ACTIVITY: Write out exactly the lines of the entries below, from the first through the line containing "This screenshot has width=1196, height=2576.", and nothing beyond them.

** Opening MATERIAL SHOWN block **

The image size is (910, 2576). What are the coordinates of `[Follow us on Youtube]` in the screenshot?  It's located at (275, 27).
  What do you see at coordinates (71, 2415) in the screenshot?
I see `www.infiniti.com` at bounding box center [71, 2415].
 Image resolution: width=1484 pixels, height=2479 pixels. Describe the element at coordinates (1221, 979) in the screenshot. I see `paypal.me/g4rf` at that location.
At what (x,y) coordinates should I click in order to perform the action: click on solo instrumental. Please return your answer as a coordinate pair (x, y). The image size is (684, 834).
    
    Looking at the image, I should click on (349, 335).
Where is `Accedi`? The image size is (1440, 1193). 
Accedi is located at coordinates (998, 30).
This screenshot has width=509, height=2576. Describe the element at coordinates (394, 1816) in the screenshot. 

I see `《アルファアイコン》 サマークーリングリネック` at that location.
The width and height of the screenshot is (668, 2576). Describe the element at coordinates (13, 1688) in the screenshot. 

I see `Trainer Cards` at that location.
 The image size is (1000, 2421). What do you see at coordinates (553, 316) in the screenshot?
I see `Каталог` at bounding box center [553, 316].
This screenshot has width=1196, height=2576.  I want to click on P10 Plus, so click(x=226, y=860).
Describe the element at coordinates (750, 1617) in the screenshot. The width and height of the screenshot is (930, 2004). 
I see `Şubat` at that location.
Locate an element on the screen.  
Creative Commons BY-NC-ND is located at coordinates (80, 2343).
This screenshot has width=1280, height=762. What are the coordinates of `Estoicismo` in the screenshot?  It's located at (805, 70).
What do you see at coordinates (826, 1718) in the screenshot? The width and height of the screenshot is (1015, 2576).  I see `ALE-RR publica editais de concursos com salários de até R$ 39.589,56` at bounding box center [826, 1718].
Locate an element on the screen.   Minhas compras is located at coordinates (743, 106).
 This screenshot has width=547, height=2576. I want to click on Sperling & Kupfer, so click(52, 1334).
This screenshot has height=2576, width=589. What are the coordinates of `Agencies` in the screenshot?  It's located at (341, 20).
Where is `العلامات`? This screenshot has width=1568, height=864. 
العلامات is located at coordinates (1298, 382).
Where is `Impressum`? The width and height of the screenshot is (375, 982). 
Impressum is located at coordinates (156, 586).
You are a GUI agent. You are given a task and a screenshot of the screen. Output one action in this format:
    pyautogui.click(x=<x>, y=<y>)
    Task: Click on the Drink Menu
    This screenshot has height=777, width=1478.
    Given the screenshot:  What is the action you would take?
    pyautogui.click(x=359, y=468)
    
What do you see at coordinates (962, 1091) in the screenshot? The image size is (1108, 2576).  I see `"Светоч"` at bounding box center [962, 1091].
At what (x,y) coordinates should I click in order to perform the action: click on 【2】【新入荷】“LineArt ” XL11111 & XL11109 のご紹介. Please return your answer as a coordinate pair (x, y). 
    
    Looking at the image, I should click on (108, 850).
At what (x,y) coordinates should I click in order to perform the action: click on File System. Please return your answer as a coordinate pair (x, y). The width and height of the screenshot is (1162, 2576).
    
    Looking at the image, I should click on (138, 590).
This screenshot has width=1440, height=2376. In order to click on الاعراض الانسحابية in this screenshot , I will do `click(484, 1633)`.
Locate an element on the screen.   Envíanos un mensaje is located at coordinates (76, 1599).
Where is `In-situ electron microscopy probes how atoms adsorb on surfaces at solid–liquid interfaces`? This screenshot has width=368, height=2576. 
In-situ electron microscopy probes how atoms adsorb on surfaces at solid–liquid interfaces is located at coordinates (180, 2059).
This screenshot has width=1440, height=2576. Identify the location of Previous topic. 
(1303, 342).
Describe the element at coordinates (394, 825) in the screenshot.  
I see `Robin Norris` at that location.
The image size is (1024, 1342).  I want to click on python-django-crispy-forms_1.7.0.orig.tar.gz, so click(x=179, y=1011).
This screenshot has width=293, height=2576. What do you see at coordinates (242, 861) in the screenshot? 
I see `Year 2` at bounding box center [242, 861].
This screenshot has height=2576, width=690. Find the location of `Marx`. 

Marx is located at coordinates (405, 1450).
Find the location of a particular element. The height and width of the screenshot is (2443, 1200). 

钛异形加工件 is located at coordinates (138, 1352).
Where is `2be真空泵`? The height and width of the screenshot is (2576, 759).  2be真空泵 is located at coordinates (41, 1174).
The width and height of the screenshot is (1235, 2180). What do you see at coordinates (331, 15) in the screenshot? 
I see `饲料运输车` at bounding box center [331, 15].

** Closing MATERIAL SHOWN block **

WORKED SOLUTION:
The image size is (910, 2576). What are the coordinates of `[Follow us on Youtube]` in the screenshot?  It's located at (275, 27).
  What do you see at coordinates (71, 2415) in the screenshot?
I see `www.infiniti.com` at bounding box center [71, 2415].
 Image resolution: width=1484 pixels, height=2479 pixels. Describe the element at coordinates (1221, 979) in the screenshot. I see `paypal.me/g4rf` at that location.
At what (x,y) coordinates should I click in order to perform the action: click on solo instrumental. Please return your answer as a coordinate pair (x, y). The image size is (684, 834).
    
    Looking at the image, I should click on (349, 335).
Where is `Accedi`? The image size is (1440, 1193). 
Accedi is located at coordinates (998, 30).
This screenshot has width=509, height=2576. Describe the element at coordinates (394, 1816) in the screenshot. 

I see `《アルファアイコン》 サマークーリングリネック` at that location.
The width and height of the screenshot is (668, 2576). Describe the element at coordinates (13, 1688) in the screenshot. 

I see `Trainer Cards` at that location.
 The image size is (1000, 2421). What do you see at coordinates (553, 316) in the screenshot?
I see `Каталог` at bounding box center [553, 316].
This screenshot has width=1196, height=2576.  I want to click on P10 Plus, so click(x=226, y=860).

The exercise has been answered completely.